Climate Change Mitigation can mean using new technologies and renewable energy sources, making older equipment more energy efficient, or changing management practices or consumer behaviour.
Countries are expected to show how they are planning to implement the Glasgow Climate Pact, to review their climate plans and create a work programme related to mitigation.
Adaptation: how are countries going to adapt and help others do the same?
Climate change is here and countries must adapt to climate consequences so that they can protect their citizens. There is the risk of more fires or floods, droughts, hotter or colder days or sea-level rise, depending on the location.
Last year, developed countries agreed to at least double finance for adaptation, and many stakeholders are calling for even greater levels of adaptation funding to match the amounts that are now being spent on mitigation, as established in the Paris Agreement. This will definitely be a big conversation topic at Sharm el-Sheikh.
What is this ‘loss and damage’ issue that we hear so much about?
Climate change, through extreme weather events such as tropical cyclones, desertification and rising sea levels, causes costly damage to countries.

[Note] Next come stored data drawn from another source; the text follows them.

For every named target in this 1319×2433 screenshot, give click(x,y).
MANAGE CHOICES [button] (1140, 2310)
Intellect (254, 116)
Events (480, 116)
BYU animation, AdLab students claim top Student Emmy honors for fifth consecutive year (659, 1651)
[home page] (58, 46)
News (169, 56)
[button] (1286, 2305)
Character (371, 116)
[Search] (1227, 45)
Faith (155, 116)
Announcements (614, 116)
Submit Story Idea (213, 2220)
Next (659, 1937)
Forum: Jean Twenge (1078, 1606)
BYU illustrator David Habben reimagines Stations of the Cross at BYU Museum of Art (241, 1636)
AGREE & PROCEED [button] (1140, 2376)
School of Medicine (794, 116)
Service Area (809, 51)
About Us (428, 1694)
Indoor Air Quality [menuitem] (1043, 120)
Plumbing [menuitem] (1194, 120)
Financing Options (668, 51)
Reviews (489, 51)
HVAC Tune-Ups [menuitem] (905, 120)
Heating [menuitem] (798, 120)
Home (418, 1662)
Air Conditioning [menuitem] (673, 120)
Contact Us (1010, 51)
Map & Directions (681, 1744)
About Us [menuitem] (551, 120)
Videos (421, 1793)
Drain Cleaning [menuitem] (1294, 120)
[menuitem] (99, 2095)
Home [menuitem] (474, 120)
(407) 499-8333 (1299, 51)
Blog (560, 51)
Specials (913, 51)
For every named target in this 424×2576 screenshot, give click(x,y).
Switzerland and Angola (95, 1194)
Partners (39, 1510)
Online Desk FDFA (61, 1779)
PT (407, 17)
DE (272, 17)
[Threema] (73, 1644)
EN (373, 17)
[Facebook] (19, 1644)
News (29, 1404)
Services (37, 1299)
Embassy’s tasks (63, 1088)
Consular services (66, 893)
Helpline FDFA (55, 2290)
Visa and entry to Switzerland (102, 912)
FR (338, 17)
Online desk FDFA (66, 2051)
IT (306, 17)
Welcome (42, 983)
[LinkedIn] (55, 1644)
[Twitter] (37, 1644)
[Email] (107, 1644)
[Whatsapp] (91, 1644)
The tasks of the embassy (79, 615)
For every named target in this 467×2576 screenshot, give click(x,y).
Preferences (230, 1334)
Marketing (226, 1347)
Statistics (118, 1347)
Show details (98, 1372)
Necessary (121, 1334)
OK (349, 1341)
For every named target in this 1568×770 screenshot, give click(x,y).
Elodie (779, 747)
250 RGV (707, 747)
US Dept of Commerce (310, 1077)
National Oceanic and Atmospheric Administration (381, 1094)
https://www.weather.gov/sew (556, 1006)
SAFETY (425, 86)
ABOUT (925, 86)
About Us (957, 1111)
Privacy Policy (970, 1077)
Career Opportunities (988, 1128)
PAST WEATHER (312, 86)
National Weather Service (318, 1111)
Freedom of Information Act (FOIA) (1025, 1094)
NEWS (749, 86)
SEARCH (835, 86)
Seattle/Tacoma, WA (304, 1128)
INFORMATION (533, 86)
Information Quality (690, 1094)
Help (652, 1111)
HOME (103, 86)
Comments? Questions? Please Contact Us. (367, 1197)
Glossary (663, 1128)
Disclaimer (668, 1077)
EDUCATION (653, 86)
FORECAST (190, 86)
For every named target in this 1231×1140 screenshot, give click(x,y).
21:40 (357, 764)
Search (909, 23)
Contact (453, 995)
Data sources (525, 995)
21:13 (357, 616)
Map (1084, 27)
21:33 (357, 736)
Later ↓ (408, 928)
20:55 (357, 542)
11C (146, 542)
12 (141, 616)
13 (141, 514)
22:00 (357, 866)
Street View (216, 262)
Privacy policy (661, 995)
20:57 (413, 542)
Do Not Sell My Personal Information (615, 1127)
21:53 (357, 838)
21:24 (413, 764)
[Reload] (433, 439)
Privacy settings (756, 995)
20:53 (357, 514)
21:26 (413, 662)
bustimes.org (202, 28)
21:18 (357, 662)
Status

Because the intensification of these otherwise “natural disasters” is being caused by the rise in greenhouse gas emissions, mostly from rich industrialized countries, developing countries - often the most affected - argue that they should receive compensation. There have been discussions around establishing a ‘Loss and Damage fund’, but nothing concrete.
Around 30,000 people are registered to attend representing governments, businesses, non-governmental organizations and civil society groups. The conference runs from 6 to 18 November in Sharm El-Sheikh, Egypt.